Exercise directions: List each line of the data in which the string "device" appears.

Records to process:
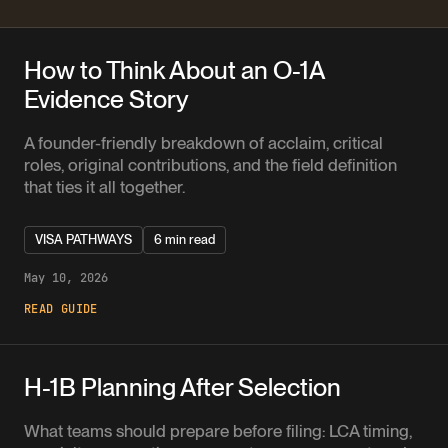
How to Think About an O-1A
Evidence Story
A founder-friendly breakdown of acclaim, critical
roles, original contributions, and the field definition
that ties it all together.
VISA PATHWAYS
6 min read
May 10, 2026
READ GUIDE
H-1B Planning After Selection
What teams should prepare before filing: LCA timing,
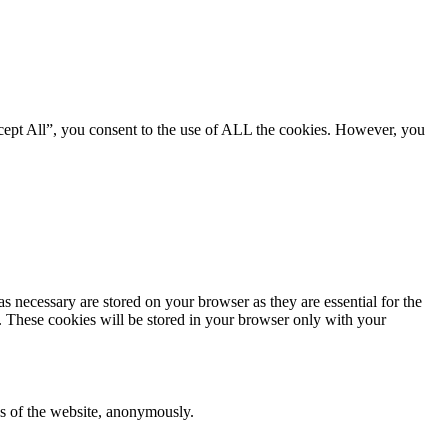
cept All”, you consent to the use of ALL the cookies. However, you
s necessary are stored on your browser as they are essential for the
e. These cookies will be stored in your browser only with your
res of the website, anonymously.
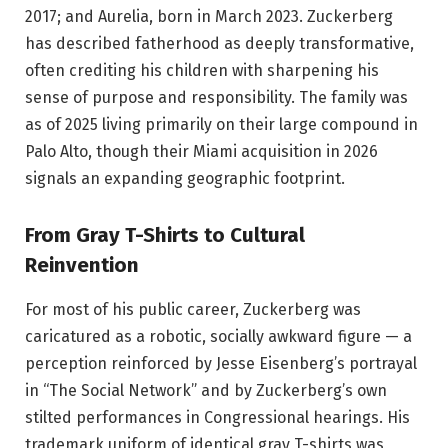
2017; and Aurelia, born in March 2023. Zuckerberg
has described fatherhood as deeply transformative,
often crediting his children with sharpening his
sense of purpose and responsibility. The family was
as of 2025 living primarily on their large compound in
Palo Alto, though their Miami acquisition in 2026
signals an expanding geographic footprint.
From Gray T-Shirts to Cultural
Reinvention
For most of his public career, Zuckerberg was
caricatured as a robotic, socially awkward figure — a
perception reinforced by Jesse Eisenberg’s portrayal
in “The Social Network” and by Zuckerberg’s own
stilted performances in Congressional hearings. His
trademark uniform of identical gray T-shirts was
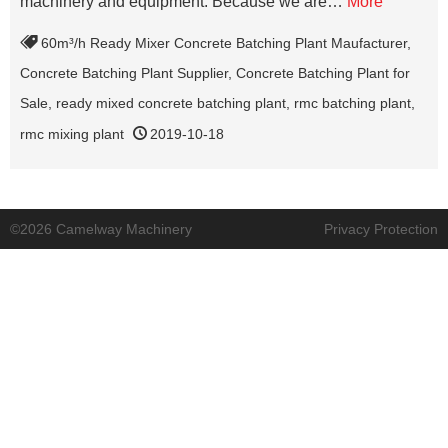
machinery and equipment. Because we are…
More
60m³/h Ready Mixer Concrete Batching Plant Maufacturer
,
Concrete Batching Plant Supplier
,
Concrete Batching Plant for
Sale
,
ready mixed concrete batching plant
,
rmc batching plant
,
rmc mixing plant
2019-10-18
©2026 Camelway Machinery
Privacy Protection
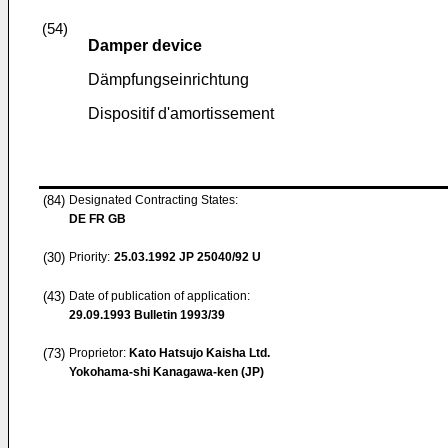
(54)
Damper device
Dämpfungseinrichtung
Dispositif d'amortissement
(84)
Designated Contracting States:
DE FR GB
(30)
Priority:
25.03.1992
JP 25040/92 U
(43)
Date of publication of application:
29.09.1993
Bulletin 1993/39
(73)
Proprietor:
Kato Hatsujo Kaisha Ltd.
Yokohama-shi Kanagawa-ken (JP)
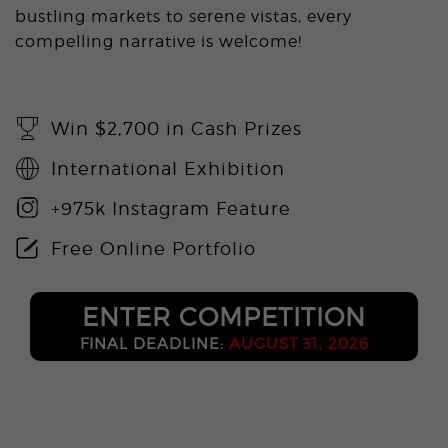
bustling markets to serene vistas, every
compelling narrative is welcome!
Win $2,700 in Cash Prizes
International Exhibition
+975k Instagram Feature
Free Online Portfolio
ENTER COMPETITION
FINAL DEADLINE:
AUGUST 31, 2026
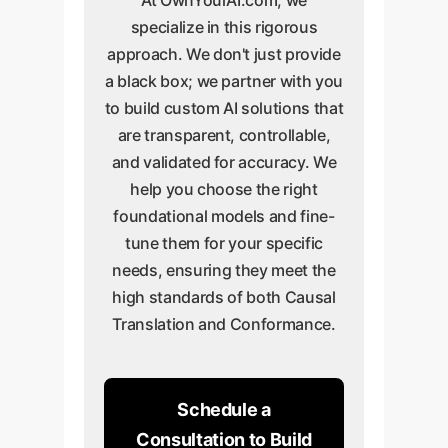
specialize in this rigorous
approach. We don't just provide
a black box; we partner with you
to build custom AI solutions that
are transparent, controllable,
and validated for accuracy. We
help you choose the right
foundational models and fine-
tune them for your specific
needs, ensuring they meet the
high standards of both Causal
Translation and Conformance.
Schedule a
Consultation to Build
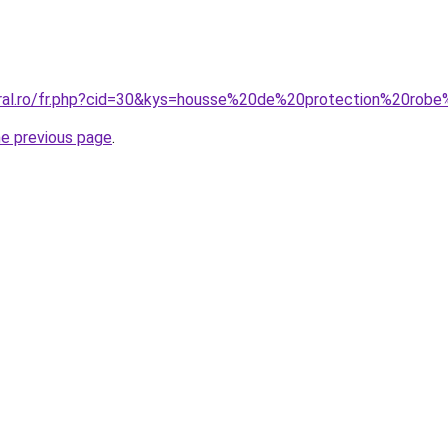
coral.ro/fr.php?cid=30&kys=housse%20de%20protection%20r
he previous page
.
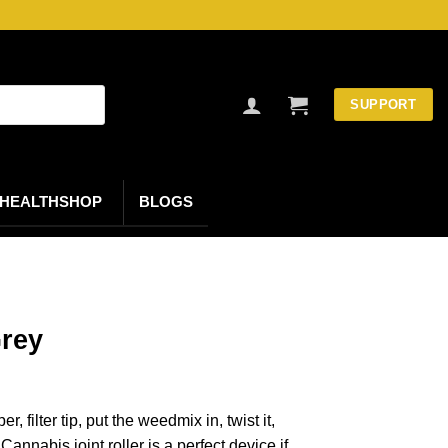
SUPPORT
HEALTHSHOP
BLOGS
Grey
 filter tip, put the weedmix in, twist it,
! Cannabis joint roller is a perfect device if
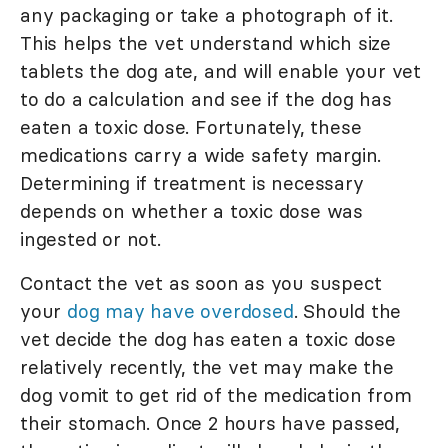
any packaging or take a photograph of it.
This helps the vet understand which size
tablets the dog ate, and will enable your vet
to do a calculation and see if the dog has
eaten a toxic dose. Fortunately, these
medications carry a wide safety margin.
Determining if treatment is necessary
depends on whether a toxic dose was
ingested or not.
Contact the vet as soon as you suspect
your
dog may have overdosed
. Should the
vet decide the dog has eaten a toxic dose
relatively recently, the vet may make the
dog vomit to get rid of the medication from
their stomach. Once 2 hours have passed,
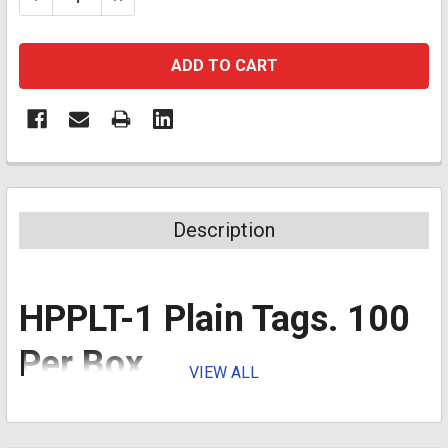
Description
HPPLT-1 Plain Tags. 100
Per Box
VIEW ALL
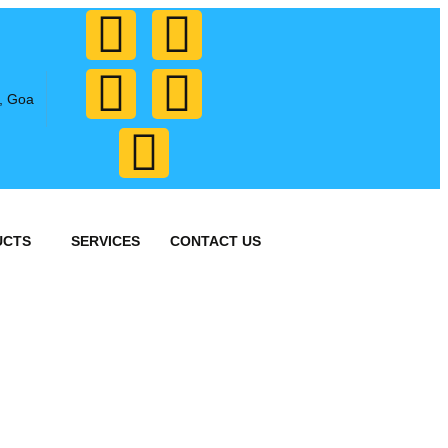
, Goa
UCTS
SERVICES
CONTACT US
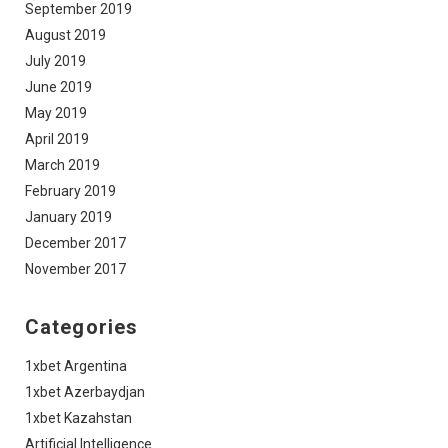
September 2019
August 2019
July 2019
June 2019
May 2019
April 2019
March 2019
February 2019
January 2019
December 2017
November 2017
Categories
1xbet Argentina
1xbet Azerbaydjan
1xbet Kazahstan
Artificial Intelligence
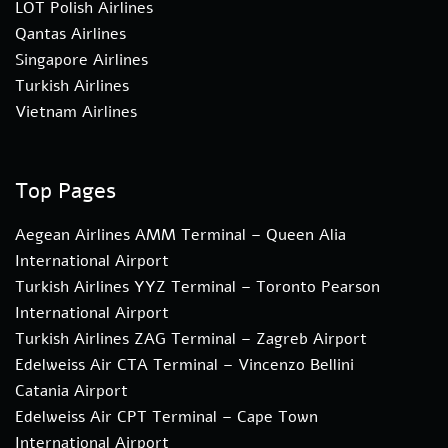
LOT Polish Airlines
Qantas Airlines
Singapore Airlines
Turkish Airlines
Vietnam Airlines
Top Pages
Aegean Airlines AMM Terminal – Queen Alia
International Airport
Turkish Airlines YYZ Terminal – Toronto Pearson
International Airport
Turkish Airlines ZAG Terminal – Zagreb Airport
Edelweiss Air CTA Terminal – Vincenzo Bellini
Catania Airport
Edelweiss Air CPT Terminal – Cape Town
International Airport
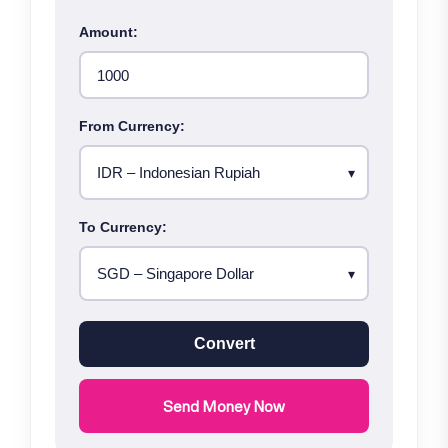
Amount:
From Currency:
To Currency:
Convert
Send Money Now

Response to this task:
Damper device
! Cannabis joint roller is a perfect device if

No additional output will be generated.